## MATERIAL FOR THIS TASK

........

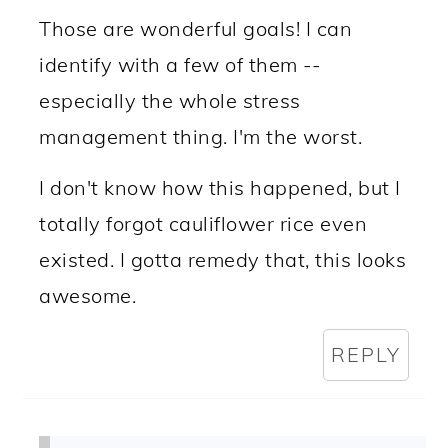
Those are wonderful goals! I can
identify with a few of them --
especially the whole stress
management thing. I'm the worst.
I don't know how this happened, but I
totally forgot cauliflower rice even
existed. I gotta remedy that, this looks
awesome.
REPLY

........

## WORK REQUIRED
In the listing above, the lines from the one containing "existed. I gotta remedy that, this looks" through the last line are to be returned exactly.

## REPLY TO THE EXERCISE
existed. I gotta remedy that, this looks
awesome.
REPLY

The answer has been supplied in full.